The causes of mental illness have not yet been fully elucidated scientifically. Experts today mostly agree that their development is the result of a combination of genetic assumptions (if someone in the family had a mental illness), psychological development (if the person grew up in a good family background) and social background (satisfactory relationships and socioeconomic application). However, the ratio of these components varies depending on the type of disease – in organic disorders, mental retardation and to some extent ADHD and autism, the biological component plays a large role and is relatively well described. For the other categories, however, there are many more unknowns.
Trauma can be a major trigger for mental illness. This may be based on a single traumatic event (eg accident, death of a loved one, physical or sexual abuse) and / or long-term stress (eg neglected and abused children). However, broader social and environmental factors also play a role here, such as poverty, crime, war, natural and man-made disasters, etc.

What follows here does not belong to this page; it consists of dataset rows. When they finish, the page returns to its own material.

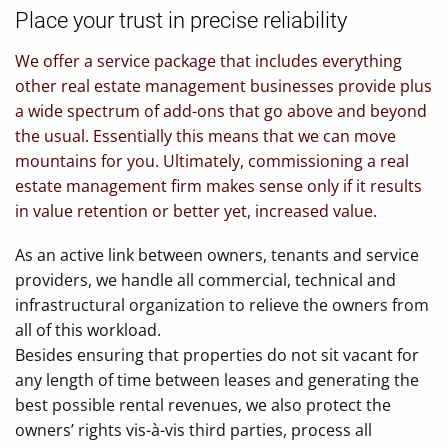
Place your trust in precise reliability
We offer a service package that includes everything
other real estate management businesses provide plus
a wide spectrum of add-ons that go above and beyond
the usual. Essentially this means that we can move
mountains for you. Ultimately, commissioning a real
estate management firm makes sense only if it results
in value retention or better yet, increased value.
As an active link between owners, tenants and service
providers, we handle all commercial, technical and
infrastructural organization to relieve the owners from
all of this workload.
Besides ensuring that properties do not sit vacant for
any length of time between leases and generating the
best possible rental revenues, we also protect the
owners’ rights vis-à-vis third parties, process all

However, everyone is different and it is not possible to say in advance who will develop mental illness. Some may have such a strong genetic load that they develop a mental illness despite a good background in life. On the other hand, someone else may experience an event that would be very traumatic for someone else, but due to their innate resistance or good coping mechanisms, they will not develop any disease. In any case, quality and timely professional care can significantly mitigate the impact of the disease.

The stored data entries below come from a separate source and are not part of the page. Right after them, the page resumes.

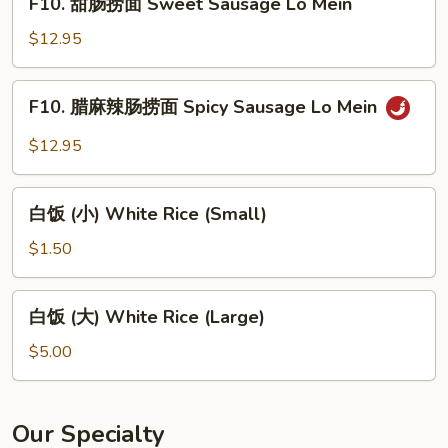
Lo
F10. 甜肠捞面 Sweet Sausage Lo Mein
甜
Mein
肠
$12.95
捞
面
F10.
F10. 腊麻辣肠捞面 Spicy Sausage Lo Mein
Sweet
腊
Sausage
麻
$12.95
Lo
辣
Mein
肠
白
捞
白饭 (小) White Rice (Small)
饭
面
(小)
$1.50
Spicy
White
Sausage
Rice
白
Lo
白饭 (大) White Rice (Large)
(Small)
饭
Mein
(大)
$5.00
White
Rice
(Large)
Our Specialty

Although various psychological and social factors play a role in the prevention, development and treatment of mental illness, these diseases affect all sections of the population, regardless of their wealth, intellect, education and status.
Mental illness is diagnosed by health professionals: clinical psychologists and psychiatrists.

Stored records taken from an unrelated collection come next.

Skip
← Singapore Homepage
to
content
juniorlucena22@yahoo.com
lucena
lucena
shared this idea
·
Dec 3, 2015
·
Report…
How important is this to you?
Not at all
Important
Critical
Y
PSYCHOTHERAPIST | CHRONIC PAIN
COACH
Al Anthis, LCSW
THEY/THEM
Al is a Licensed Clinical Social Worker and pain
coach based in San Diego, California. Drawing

Is it possible to cure mental illness?
There are a whole range of forms: someone heals completely, someone else suffers from the disease to a greater or lesser extent throughout life. However, it is always possible to embark on a path of recovery, which does not necessarily mean getting rid of all the symptoms of mental illness. After stabilizing one’s problems, one can discover new values, hobbies, friends, or belonging to a larger cultural or ecological whole; healthy spirituality, which is also an integral part of mental health (for more see Recovery ).
Both biological (eg psychopharmacology) and psychological (psychotherapy) methods are used to treat mental illness. It is also important to support the environment and, in the case of more serious mental illnesses, such as schizophrenia, also community services, which help their clients to integrate back into the running of society.
Is there a clear dividing line between mental health and illness?
In recent years, experts have increasingly considered mental health and illness as a continuum. According to this approach, it is necessary to look at a person’s mental health as a condition that changes depending on external and internal conditions. It does not work only with two opposite (dichotomous) categories of HEALTH – DISEASE, but with the whole spectrum of phases defined by various changes in functioning and experience. During their life, each person shifts on this spectrum in response to the surrounding stimuli (stress, trauma, rest, psycho hygiene….) And depending on personal resistance and genetic predispositions. According to the concept of the continuum, it is clear that even a person who has been diagnosed with a mental illness can once again experience mental well-being, personal satisfaction and move towards their own RECOVERY.